(RECORDS PROVIDED)

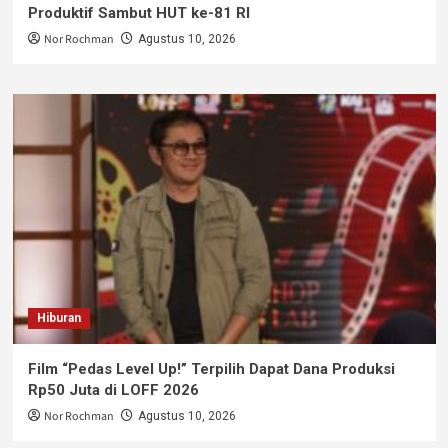
Produktif Sambut HUT ke-81 RI
Nor Rochman
Agustus 10, 2026
Hiburan
Film “Pedas Level Up!” Terpilih Dapat Dana Produksi
Rp50 Juta di LOFF 2026
Nor Rochman
Agustus 10, 2026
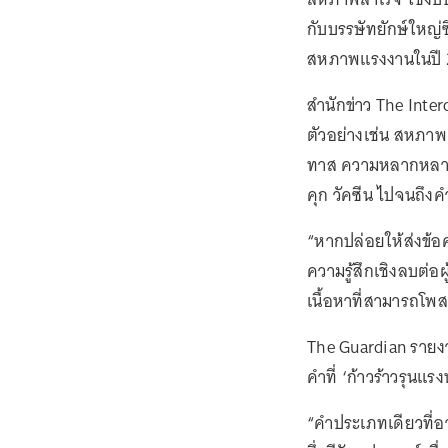
กับบรรษัทยักษ์ใหญ่ซึ
สหภาพแรงงานในปี 2
สำนักข่าว The Int
ตัวอย่างเช่น สหภาพ
ทาส ความหลากหลาย 
คุก วัคซีน ไปจนถึงคำ
“หากปล่อยให้ส่งข้อค
ความรู้สึกเชิงลบต่อ
เนื้อหาที่สามารถโพส
The Guardian ราย
คำที่ ‘ก้าวร้าวรุนแ
“คำประเภทเดียวที่อา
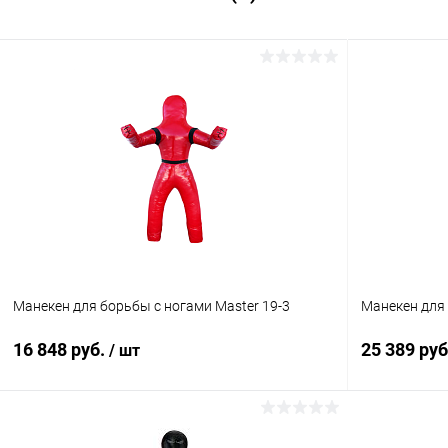
Манекен для борьбы с ногами Master 19-3
Манекен для 
16 848 руб.
25 389 ру
/ шт
В корзину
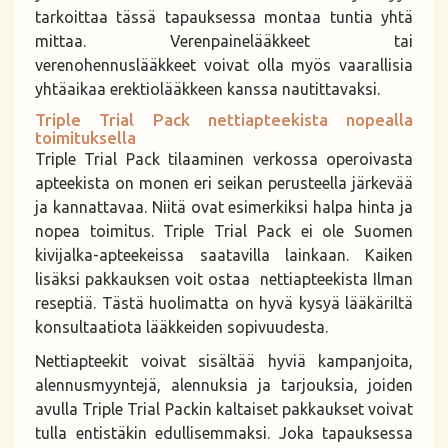
tarkoittaa tässä tapauksessa montaa tuntia yhtä
mittaa. Verenpainelääkkeet tai
verenohennuslääkkeet voivat olla myös vaarallisia
yhtäaikaa erektiolääkkeen kanssa nautittavaksi.
Triple Trial Pack nettiapteekista nopealla
toimituksella
Triple Trial Pack tilaaminen verkossa operoivasta
apteekista on monen eri seikan perusteella järkevää
ja kannattavaa. Niitä ovat esimerkiksi halpa hinta ja
nopea toimitus. Triple Trial Pack ei ole Suomen
kivijalka-apteekeissa saatavilla lainkaan. Kaiken
lisäksi pakkauksen voit ostaa nettiapteekista Ilman
reseptiä. Tästä huolimatta on hyvä kysyä lääkäriltä
konsultaatiota lääkkeiden sopivuudesta.
Nettiapteekit voivat sisältää hyviä kampanjoita,
alennusmyyntejä, alennuksia ja tarjouksia, joiden
avulla Triple Trial Packin kaltaiset pakkaukset voivat
tulla entistäkin edullisemmaksi. Joka tapauksessa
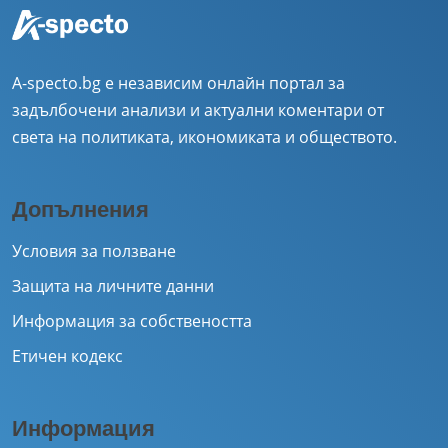
A-specto.bg е независим онлайн портал за
задълбочени анализи и актуални коментари от
света на политиката, икономиката и обществото.
Допълнения
Условия за ползване
Защита на личните данни
Информация за собствеността
Етичен кодекс
Информация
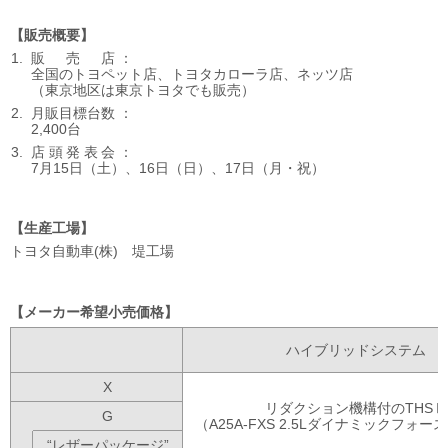
販売概要
販売
店
全国のトヨペット店、
トヨタカローラ店、
ネッツ店
（東京地区は東京トヨタでも販売）
月販目標台数
2,400台
店頭発表
会
7月15日（土）、16日（日）、
17日（月・祝）
生産工場
トヨタ自動車(株) 堤工場
メーカー希望小売価格
ハイブリッドシステム
X
リダクション機構付のTHSⅡ
G
（A25A-FXS 2.5Lダイナミックフォ
“レザーパッケージ”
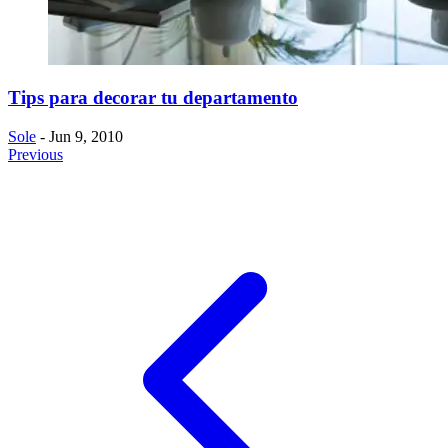
Tips para decorar tu departamento
Sole
- Jun 9, 2010
Previous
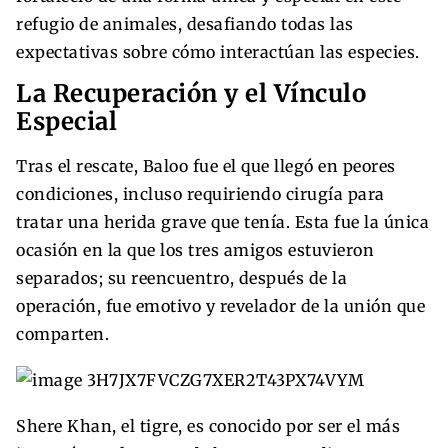
refugio de animales, desafiando todas las
expectativas sobre cómo interactúan las especies.
La Recuperación y el Vínculo
Especial
Tras el rescate, Baloo fue el que llegó en peores
condiciones, incluso requiriendo cirugía para
tratar una herida grave que tenía. Esta fue la única
ocasión en la que los tres amigos estuvieron
separados; su reencuentro, después de la
operación, fue emotivo y revelador de la unión que
comparten.
Shere Khan, el tigre, es conocido por ser el más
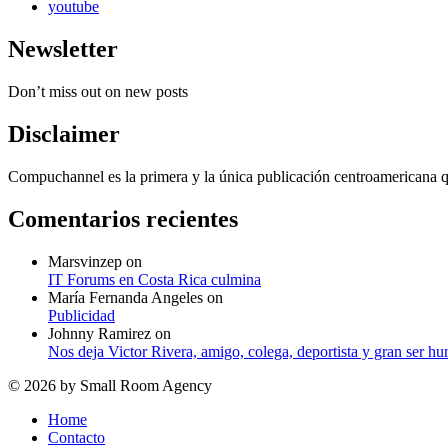
youtube
Newsletter
Don’t miss out on new posts
Disclaimer
Compuchannel es la primera y la única publicación centroamericana que
Comentarios recientes
Marsvinzep
on
IT Forums en Costa Rica culmina
María Fernanda Angeles
on
Publicidad
Johnny Ramirez
on
Nos deja Victor Rivera, amigo, colega, deportista y gran ser h
© 2026 by Small Room Agency
Home
Contacto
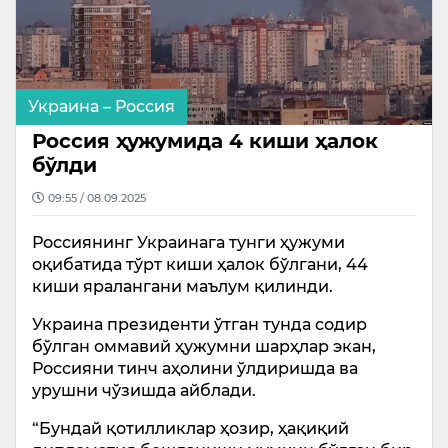
Украина – Россия
Россия ҳужумида 4 киши ҳалок
бўлди
09:55 / 08.09.2025
Россиянинг Украинага тунги ҳужуми
оқибатида тўрт киши ҳалок бўлгани, 44
киши яралангани маълум қилинди.
Украина президенти ўтган тунда содир
бўлган оммавий ҳужумни шарҳлар экан,
Россияни тинч аҳолини ўлдиришда ва
урушни чўзишда айблади.
“Бундай қотилликлар ҳозир, ҳақиқий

(End RECORDS PROVIDED)

TASK REQUIREMENTS. Please write out all the data word for word, but keep every picture out.

RESULT.
Produktif Sambut HUT ke-81 RI
Nor Rochman
Agustus 10, 2026
Hiburan
Film “Pedas Level Up!” Terpilih Dapat Dana Produksi
Rp50 Juta di LOFF 2026
Nor Rochman
Agustus 10, 2026
กับบรรษัทยักษ์ใหญ่ซึ
สหภาพแรงงานในปี 2
สำนักข่าว The Int
ตัวอย่างเช่น สหภาพ
ทาส ความหลากหลาย 
คุก วัคซีน ไปจนถึงคำ
“หากปล่อยให้ส่งข้อค
ความรู้สึกเชิงลบต่อ
เนื้อหาที่สามารถโพส
The Guardian ราย
คำที่ ‘ก้าวร้าวรุนแ
“คำประเภทเดียวที่อา
Манекен для борьбы с ногами Master 19-3
Манекен для 
16 848 руб.
25 389 ру
/ шт
В корзину
tarkoittaa tässä tapauksessa montaa tuntia yhtä
mittaa. Verenpainelääkkeet tai
verenohennuslääkkeet voivat olla myös vaarallisia
yhtäaikaa erektiolääkkeen kanssa nautittavaksi.
Triple Trial Pack nettiapteekista nopealla
toimituksella
Triple Trial Pack tilaaminen verkossa operoivasta
apteekista on monen eri seikan perusteella järkevää
ja kannattavaa. Niitä ovat esimerkiksi halpa hinta ja
nopea toimitus. Triple Trial Pack ei ole Suomen
kivijalka-apteekeissa saatavilla lainkaan. Kaiken
lisäksi pakkauksen voit ostaa nettiapteekista Ilman
reseptiä. Tästä huolimatta on hyvä kysyä lääkäriltä
konsultaatiota lääkkeiden sopivuudesta.
Nettiapteekit voivat sisältää hyviä kampanjoita,
alennusmyyntejä, alennuksia ja tarjouksia, joiden
avulla Triple Trial Packin kaltaiset pakkaukset voivat
tulla entistäkin edullisemmaksi. Joka tapauksessa
A-specto.bg е независим онлайн портал за
задълбочени анализи и актуални коментари от
света на политиката, икономиката и обществото.
Допълнения
Условия за ползване
Защита на личните данни
Информация за собствеността
Етичен кодекс
Информация
販売概要
販売
店
全国のトヨペット店、
トヨタカローラ店、
ネッツ店
（東京地区は東京トヨタでも販売）
月販目標台数
2,400台
店頭発表
会
7月15日（土）、16日（日）、
17日（月・祝）
生産工場
トヨタ自動車(株) 堤工場
メーカー希望小売価格
ハイブリッドシステム
X
リダクション機構付のTHSⅡ
G
（A25A-FXS 2.5Lダイナミックフォ
“レザーパッケージ”
Tips para decorar tu departamento
Sole
- Jun 9, 2010
Previous
refugio de animales, desafiando todas las
expectativas sobre cómo interactúan las especies.
La Recuperación y el Vínculo
Especial
Tras el rescate, Baloo fue el que llegó en peores
condiciones, incluso requiriendo cirugía para
tratar una herida grave que tenía. Esta fue la única
ocasión en la que los tres amigos estuvieron
separados; su reencuentro, después de la
operación, fue emotivo y revelador de la unión que
comparten.
Shere Khan, el tigre, es conocido por ser el más
youtube
Newsletter
Don’t miss out on new posts
Disclaimer
Compuchannel es la primera y la única publicación centroamericana que
Comentarios recientes
Marsvinzep
on
IT Forums en Costa Rica culmina
María Fernanda Angeles
on
Publicidad
Johnny Ramirez
on
Nos deja Victor Rivera, amigo, colega, deportista y gran ser h
© 2026 by Small Room Agency
Home
Contacto
Украина – Россия
Россия ҳужумида 4 киши ҳалок
бўлди
09:55 / 08.09.2025
Россиянинг Украинага тунги ҳужуми
оқибатида тўрт киши ҳалок бўлгани, 44
киши яралангани маълум қилинди.
Украина президенти ўтган тунда содир
бўлган оммавий ҳужумни шарҳлар экан,
Россияни тинч аҳолини ўлдиришда ва
урушни чўзишда айблади.
“Бундай қотилликлар ҳозир, ҳақиқий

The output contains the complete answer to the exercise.